Now our file is encrypted. It will look like this.

secrets:
    MY-SECRET: ENC[AES256_GCM,data:A24t/SsvsH4=,iv:jefALk6/tRJFbdf0oN1uSYWKBhjU+eThWbGTdDtoBr8=,tag:gf8M+C3we63waHTBijBdYQ==,type:str]
sops:
    kms: []
    gcp_kms: []
    azure_kv: []
    hc_vault: []
    age: []
    lastmodified: "2021-06-11T19:12:12Z"
    mac: ENC[AES256_GCM,data:cMDft0vbpu4tTPDJewmPvVF1ij+PKbCXunJf67S5ODNMoiqIf9Qez6oxWmSzMk1tEF+nTakqgODmTs0LBLsHOUhUS+tC0siPWhaOLSRjzFB1QXDzo4SA/WoVqJ8b4cnpDwcX1yHfqRgMI8bT2Yg3Yb+GEChagEVOS+JEYmu/DSU=,iv:aPfcBnXGIZZ9Nd+3ZW9R1efXCBOyatcl5RHcKtiT86A=,tag:ZtczRHojSG27xAxzKIqlYA==,type:str]
    pgp:
        - created_at: "2021-06-11T19:12:11Z"
          enc: |
            -----BEGIN PGP MESSAGE-----

            hF4DJOQ8uoHoWuYSAQdAiqMYiO4AkRildvkQVKOiMxeGZxCX9mExlbdGHzx7fl0w
            co4VFit40cwo34S02b+FAX7JWxq7UB/MTvxEJyaOXmNysejJW1TutF/lwWRZm1sM
            1GgBCQIVk8xLHsgz0RKzc2ffBmO+smwruPOf9p07zVkGI+qJKFmmf3GlEsBlP30c
            V/wILgREeGj3aiHYFdXVDiZZoe0y3PAto9+W7Sy7NZ1xOWTXQvBbw+DwEg/XkoS0
            fVKJztGiPQGtUA==
            =NvjV
            -----END PGP MESSAGE-----
          fp: 6D6CBE978BEABDBBAC4E7F8006A2FC2FA066824C
    unencrypted_suffix: _unencrypted
    version: 3.7.1

It contains our encrypted secret with some metadata from sops command.

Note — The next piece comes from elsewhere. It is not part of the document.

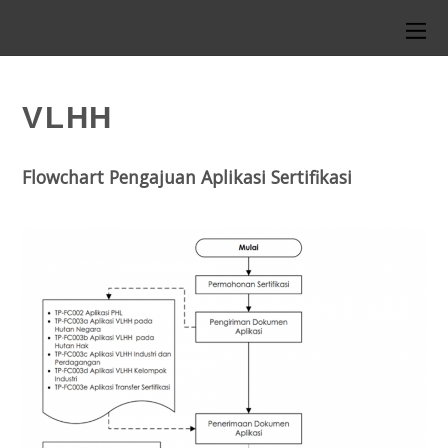
VLHH
Flowchart Pengajuan Aplikasi Sertifikasi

Now we can put this file in our version control system.

When its time to install this secret in out cluster we can do the following steps to install decrypted secret. We will need gpg key in order to decrypt it.

helm secrets install my-secret --atomic -f secrets/secret-one.yml .

In order to just view the rendered helm chart run following command.

helm secrets template my-secret --atomic -f secrets/secret-one.yml .

[helm-secrets] Decrypt: secrets/secret-one.yml
---
# Source: my-secret/templates/secrets.yaml
apiVersion: v1
kind: Secret
metadata:
  name: my-secret-secrets
  labels:
    app: my-secret-secrets
type: Opaque
data:
  MY-SECRET: "cGFzc3dvcmQ="

[helm-secrets] Removed: secrets/secret-one.yml.yaml.dec

So now we have a complete workflow to keep our secret data secret and take full advantage of version control system to manage our helm charts.